In this work, as far as we know in the field of diamond MESFET research, we have investigated the optoelectronic properties of hydrogen-terminated polycrystalline diamond MESFETs under visible and near-ultraviolet illumination for the first time, specifically to investigate the effect of illumination in the wavelength range of 660 nm to 275 nm on the responsivity and external quantum efficiency (EQE) of the diamond MESFETs. Specifically, the effects of incident light wavelength and gate voltage on device responsivity, photo-to-dark-current ratio (PDCR) and EQE were first investigated for an optical power fixed at 175.32 µW/cm2. In this case, the device shows a trend that the responsivity and EQE increase with decreasing wavelength. Then, the relationship between incident light power and device responsivity, PCDR and EQE is investigated for incident light wavelengths of 368.7 nm and 275.1 nm, respectively. The responsivity of the device decreases with the increase of the incident optical power when the incident wavelength is 368.7 nm, but increases with the increase of the incident optical power when the incident optical power is 275.1 nm. It is worth mentioning that when the incident light wavelength is 368.7 nm and the optical power is only 0.75 µW/cm2, the responsivity of the device is as high as 6.14 × 106 A/W and the EQE is as high as 2.1 × 107, indicating that the device is well suited for near-UV weak light detection and has the potential to become a visible-UV broad spectrum detector.
2. Experiment
The H-diamond MESFETs used in experimental research were fabricated by polycrystalline diamond films, which was epitaxial grown on homoepitaxial substrates by microwave plasma chemical vapor deposition (MPCVD) system. Before the device fabrication process, the polycrystalline diamond film was placed in a hydrogen plasma treatment system to produce H-terminated diamond surfaces, the ambient temperature during processing was 900 °C, and the processing time was 15 min. This step was designed to generate two-dimensional hole gas(2DHG) near the diamond surface to increase the carrier concentration in the diamond [12,18,19]. Then, An Au film was deposited on the area where the device needs to be fabricated to form ohmic contacts. The thickness of Au film was about 80 nm, which can protect the H-diamond surface from being destroyed in the next step. Subsequently, non-conductive isolated areas are created by etching oxygen plasma and the processing time was also 15 min. Then, the gate area, source and drain pads were formed by photolithography and Au etching process. The final step, evaporating aluminum by electron beam to form a 100 nm thick gate, whose length and width of the gate metal were about 5 µm and 48 µm respectively.
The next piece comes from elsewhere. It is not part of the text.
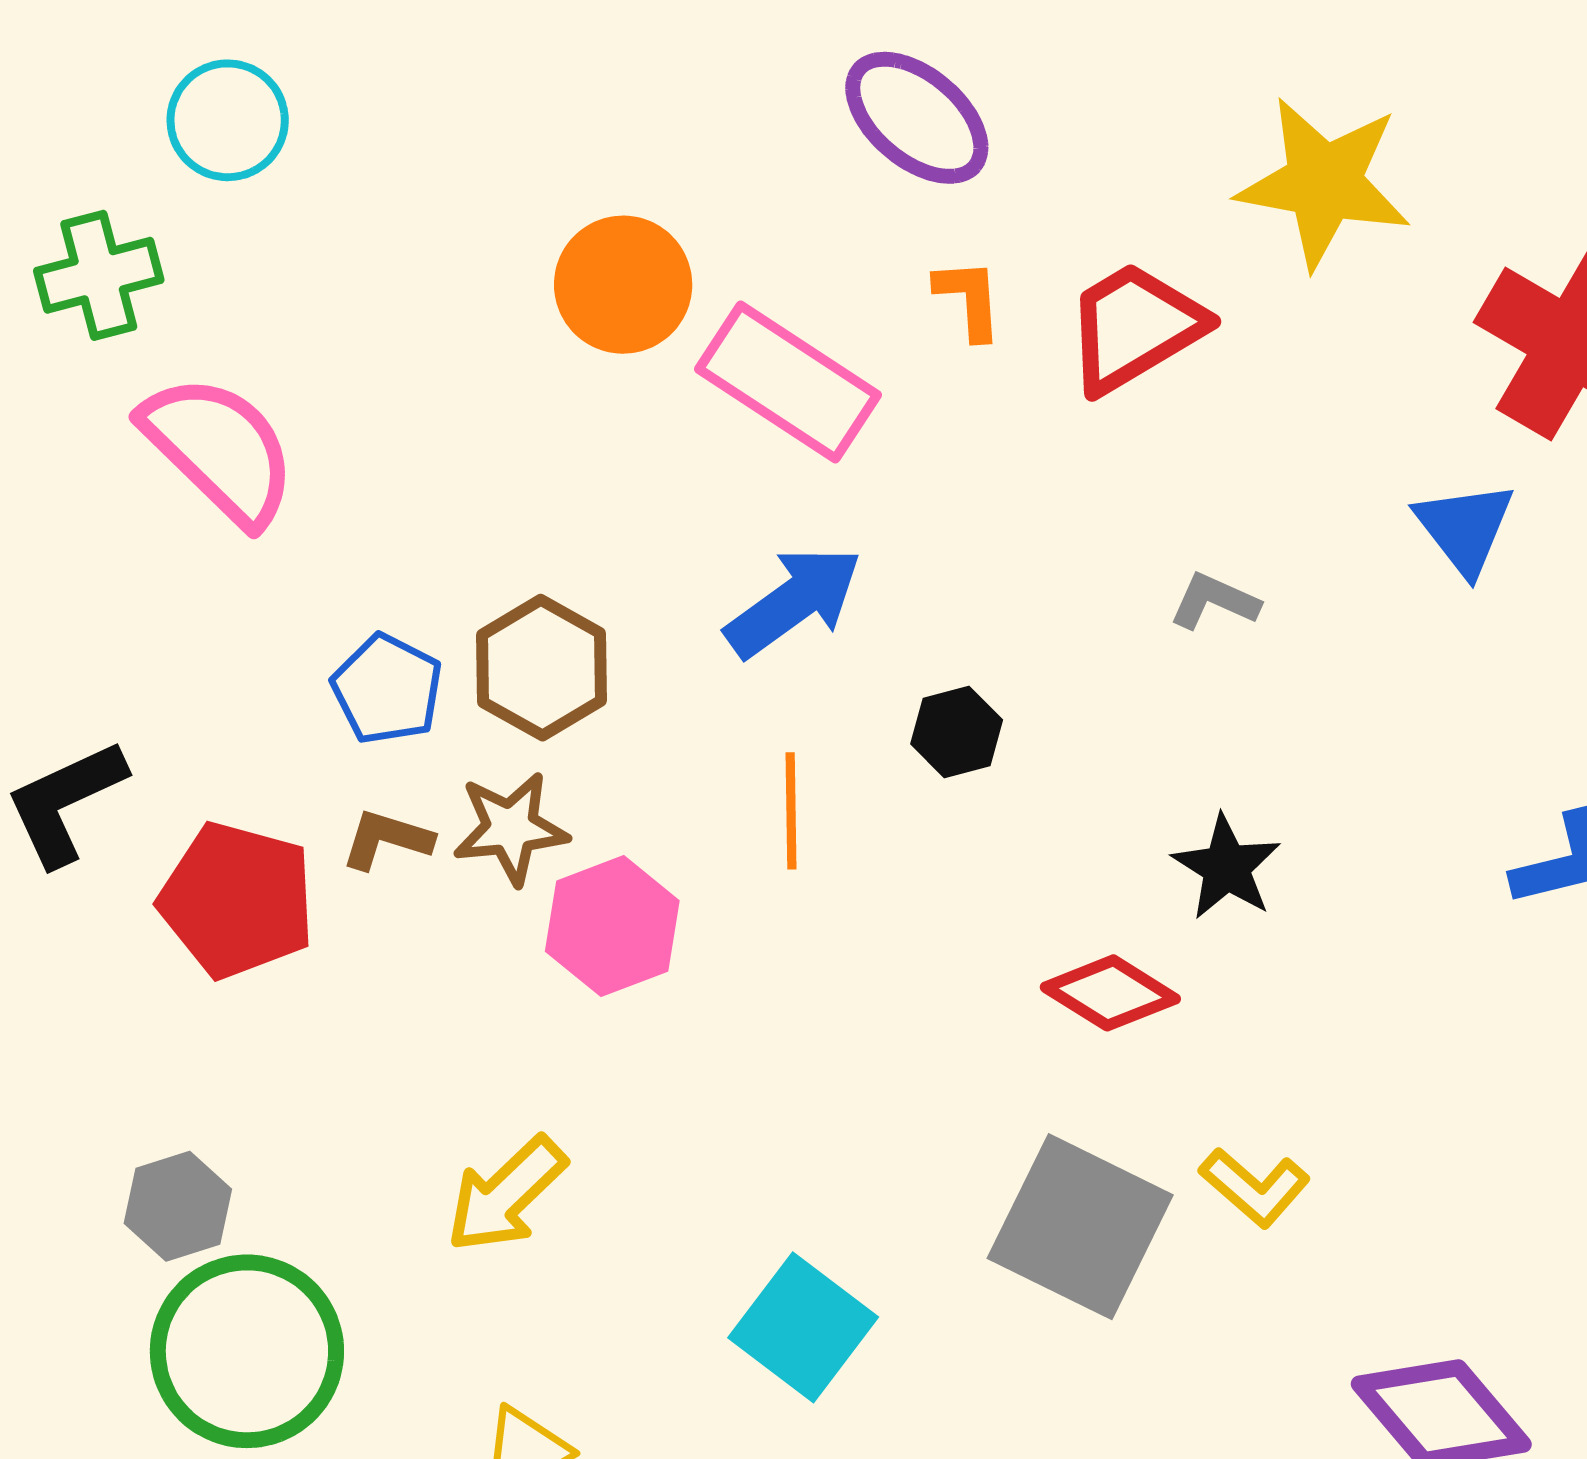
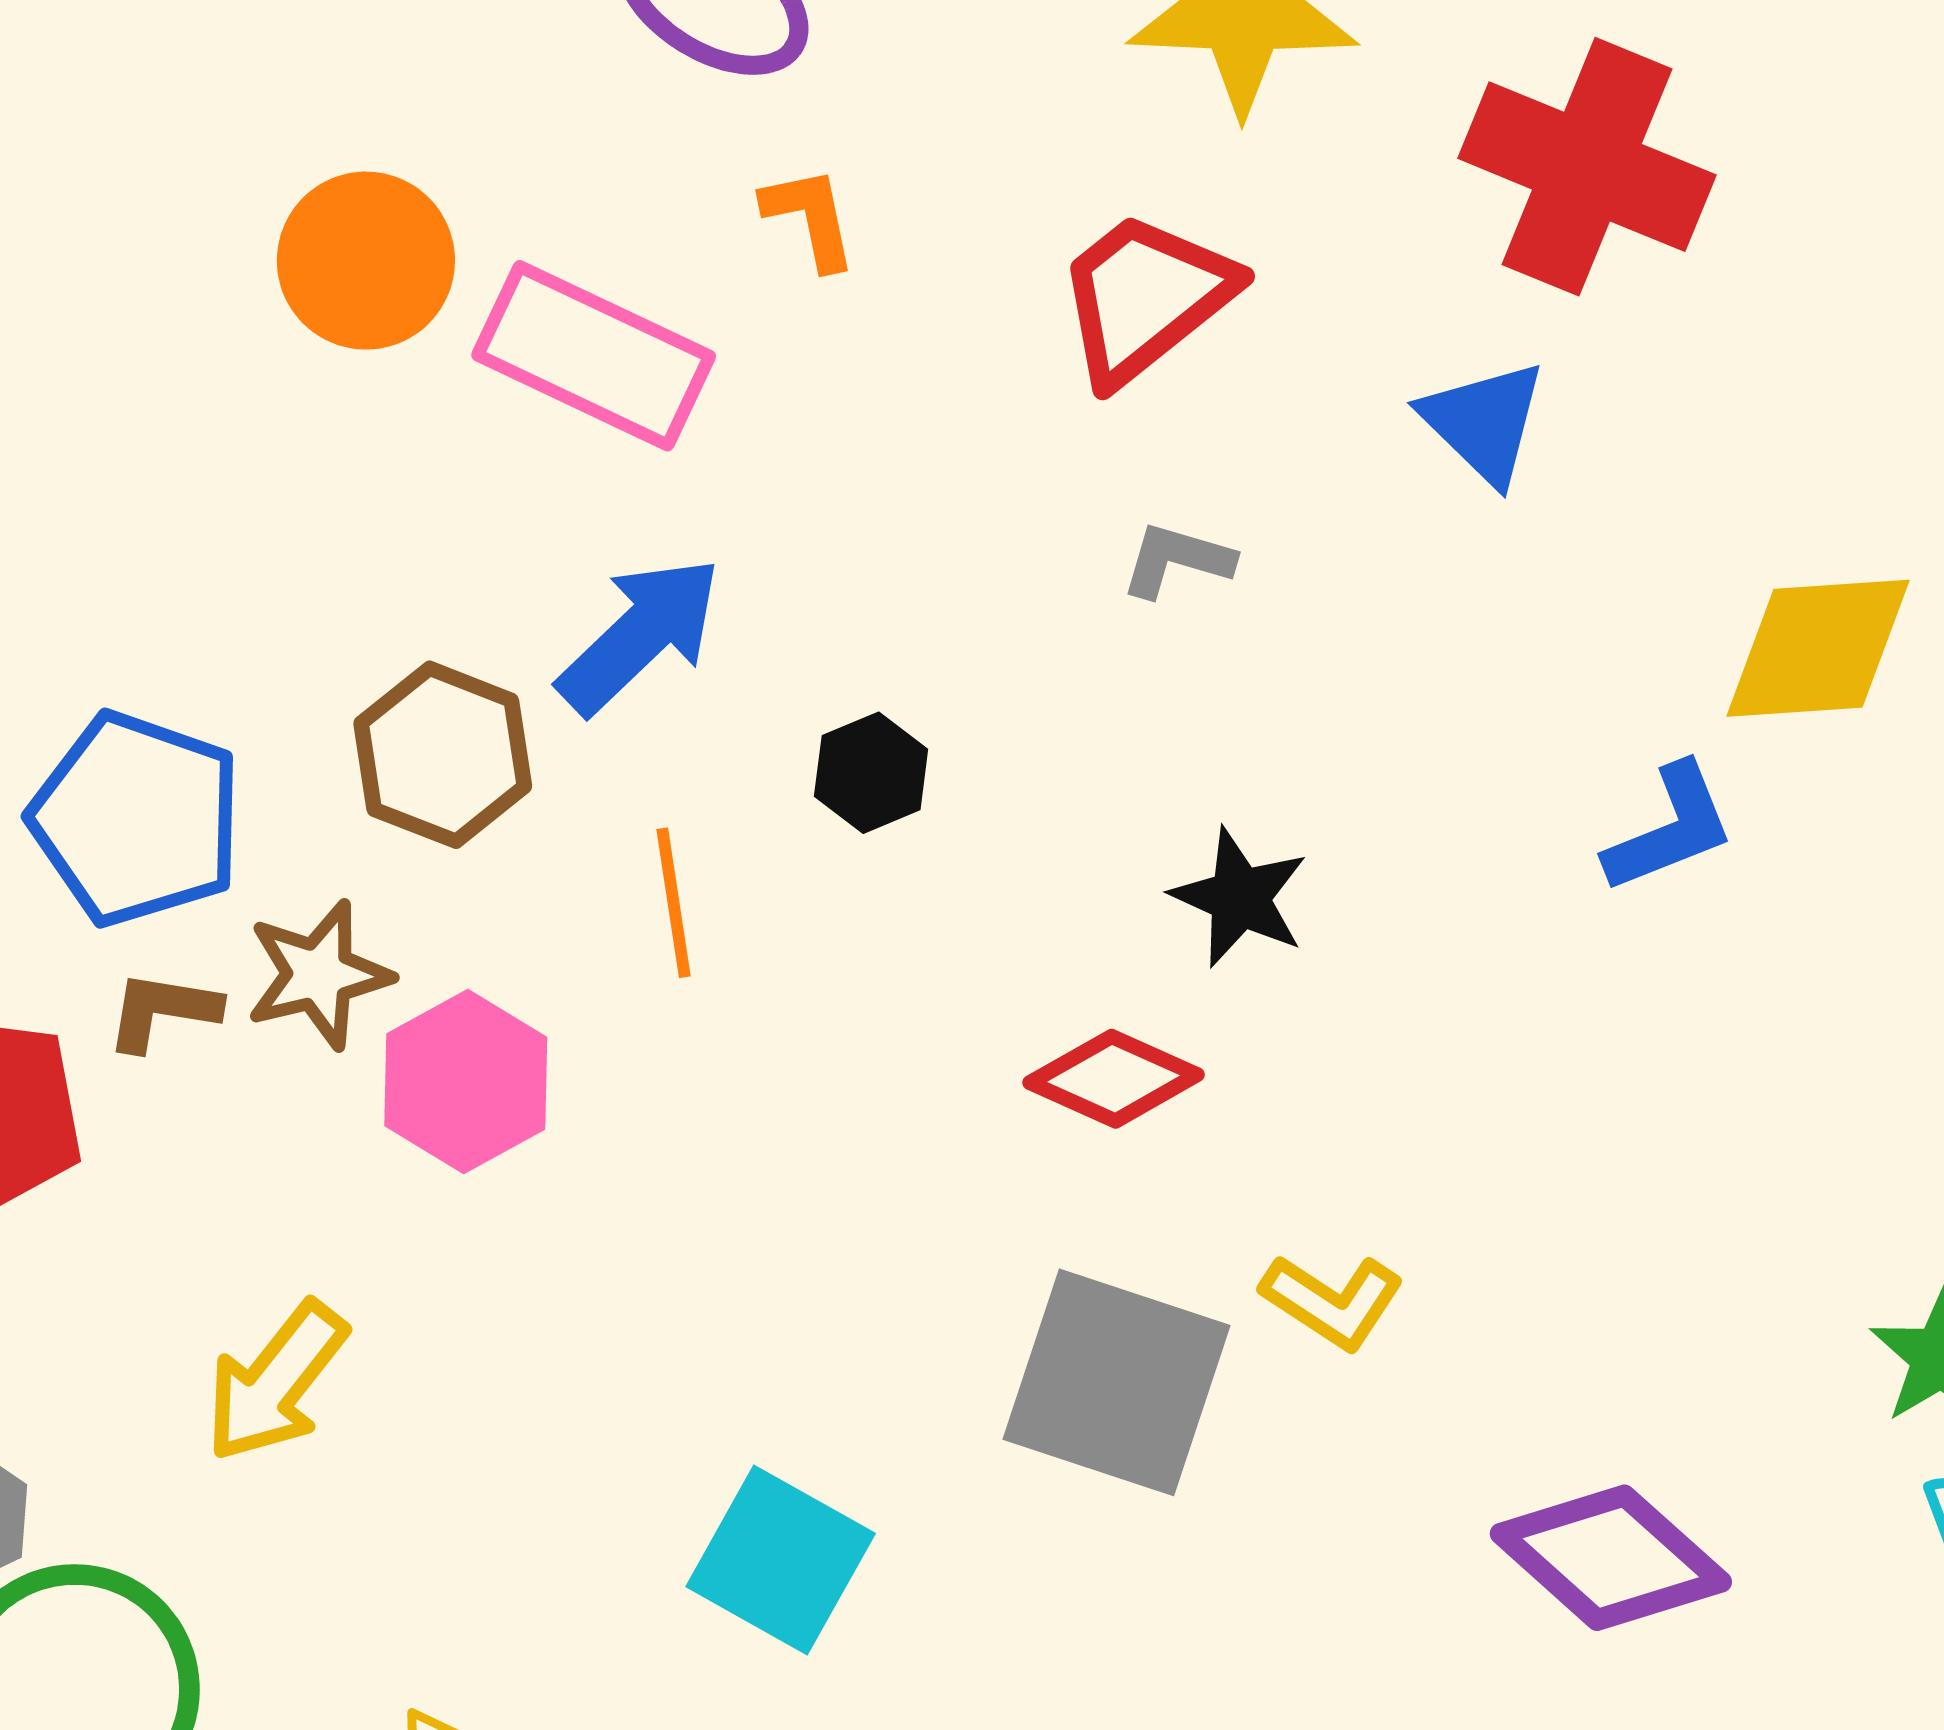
red trapezoid: (1135, 327) -> (1145, 297), moved
brown hexagon: (542, 668) -> (443, 755), moved
blue pentagon: (387, 689) -> (136, 819), size x1.5
yellow arrow: (506, 1195) -> (276, 1382), moved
As shown in the figure, some of the geometric parameters of the device gate area were standardized with the measurement tool of metallographic microscope, the spacing between the gate metal and the source drain of the device is only 1.165 µm, and the width of the gate area is 47.534 µm, so the diamond surface area that can contact the incident light is only 110.75 µm2. As shown in the Fig. 1(c), the whole device looks very flat as the preparation process of the device does not include mesa etching. The area between the source & drain and the gate is the bare H-diamond surface, which is the light absorbing region of the MESFET device. Figure 1(d) shows a schematic diagram of the cross-sectional structure of the device, the face Orientation of homogeneous epitaxy is {100} faces with a thickness of 0.5 mm, the Boron and Nitrogen concentration in the polycrystalline is less than 1 ppb and 5ppb respectively. On the surface of polycrystalline H-diamond, the element hydrogen attracts negatively charged HCO3- and OH- etc. in the air, forming a negatively charged water layer on the surface and inducing the formation of 2DHG near the surface of the device [18–20].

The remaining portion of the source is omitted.